WFBA
- Kulpmont, Pennsylvania; United States;
- Broadcast area: Shamokin/Frackville
- Frequency: 90.5 MHz
- Branding: Wonderful Faith Bible Ministries 90.1 & 90.5 FM

Programming
- Language: English
- Format: Southern Gospel

Ownership
- Owner: Beaver Springs Faith Baptist Church, Inc.
- Sister stations: WFBM, WFBV

History
- First air date: January 2012
- Call sign meaning: Wonderful Faith Bible Ministries

Technical information
- Licensing authority: FCC
- Facility ID: 171604
- Class: A
- ERP: 1,000 watts
- HAAT: 183 meters (600 ft)
- Transmitter coordinates: 40°47′32″N 76°23′6″W﻿ / ﻿40.79222°N 76.38500°W

Links
- Public license information: Public file; LMS;
- Website: www.wfbmradio.com

= WFBA =

WFBA (90.5 FM) is an American non-commercial educational radio station licensed to serve the community of Kulpmont, Pennsylvania and the larger surrounding communities of Shamokin and Frackville. The station's broadcast license is held by Beaver Springs Faith Baptist Church, Inc.

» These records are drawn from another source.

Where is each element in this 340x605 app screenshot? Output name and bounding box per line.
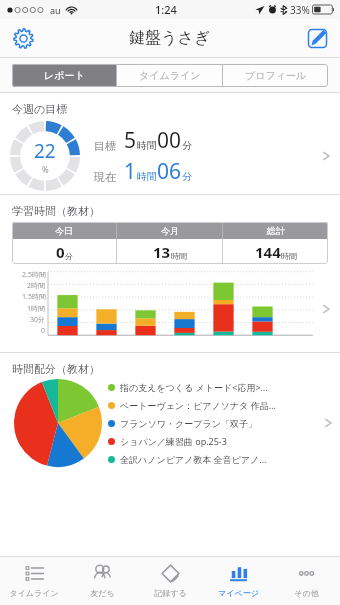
staticText: 指の支えをつくる メトード<応用>…	[120, 381, 268, 393]
staticText: 時間配分（教材）	[12, 362, 100, 376]
staticText: 今週の目標	[12, 102, 68, 116]
staticText: 1.5時間	[22, 292, 46, 302]
staticText: 現在	[94, 170, 116, 184]
staticText: 学習時間（教材）	[12, 204, 100, 218]
staticText: 00	[157, 126, 182, 155]
staticText: レポート	[44, 69, 85, 82]
staticText: 分	[182, 170, 192, 183]
button[interactable]: マイページ	[204, 557, 272, 605]
staticText: 0	[41, 326, 46, 336]
staticText: 2.5時間	[22, 270, 46, 280]
staticText: マイページ	[218, 588, 259, 598]
staticText: 5	[124, 126, 137, 155]
staticText: 総計	[267, 225, 285, 236]
staticText: 分	[65, 251, 73, 261]
staticText: 時間	[281, 251, 297, 261]
staticText: 2時間	[27, 281, 46, 291]
staticText: 22	[34, 138, 56, 164]
staticText: 目標	[94, 139, 116, 153]
staticText: プロフィール	[245, 69, 307, 82]
staticText: ベートーヴェン：ピアノソナタ 作品…	[120, 399, 276, 411]
button[interactable]: プロフィール	[223, 64, 328, 87]
button[interactable]: その他	[272, 557, 340, 605]
staticText: 時間	[137, 170, 157, 183]
staticText: 1	[124, 157, 137, 186]
staticText: 時間	[137, 139, 157, 152]
button[interactable]: Settings	[8, 23, 38, 53]
staticText: 全訳ハノンピアノ教本 全音ピアノ…	[120, 453, 267, 465]
staticText: 1:24	[155, 2, 177, 17]
staticText: タイムライン	[139, 69, 201, 82]
staticText: 記録する	[154, 588, 187, 598]
staticText: 30分	[30, 315, 46, 325]
staticText: 13	[153, 242, 171, 262]
button[interactable]: レポート	[12, 64, 116, 87]
staticText: au	[50, 4, 61, 16]
staticText: 1時間	[27, 304, 46, 314]
button[interactable]: 2.5時間	[0, 268, 340, 350]
button[interactable]: タイムライン	[117, 64, 222, 87]
staticText: 分	[182, 139, 192, 152]
staticText: タイムライン	[9, 588, 59, 598]
button[interactable]: 記録する	[136, 557, 204, 605]
staticText: その他	[294, 588, 319, 598]
staticText: ショパン／練習曲 op.25-3	[120, 435, 227, 447]
button[interactable]: Edit	[302, 23, 332, 53]
staticText: 144	[255, 242, 281, 262]
staticText: 今日	[55, 225, 73, 236]
staticText: 鍵盤うさぎ	[129, 28, 211, 48]
staticText: 0	[56, 242, 65, 262]
button[interactable]: 友だち	[68, 557, 136, 605]
staticText: 時間	[171, 251, 187, 261]
button[interactable]: 指の支えをつくる メトード<応用>…	[0, 378, 340, 468]
staticText: フランソワ・クープラン「双子」	[120, 418, 257, 429]
staticText: %	[42, 164, 49, 175]
staticText: 今月	[161, 225, 179, 236]
button[interactable]: タイムライン	[0, 557, 68, 605]
staticText: 33%	[290, 3, 310, 17]
staticText: 06	[157, 157, 182, 186]
staticText: 友だち	[90, 588, 115, 598]
button[interactable]: 22	[0, 118, 340, 194]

WFBA broadcasts a Southern Gospel music format. It is part of a simulcast with 90.5 WFBM of Beaver Springs and 90.1 WFBV of Selinsgrove.

==History==
WFBA 90.5 FM first applied to the U.S. Federal Communications Commission (FCC) for a construction permit in 2009 and it was granted in 2010 to the Apostolic Faith Network, Inc. On August 9, 2013 it was transferred to Beaver Springs Faith Baptist Church, Inc. WFBA was officially assigned its call sign on July 13, 2011.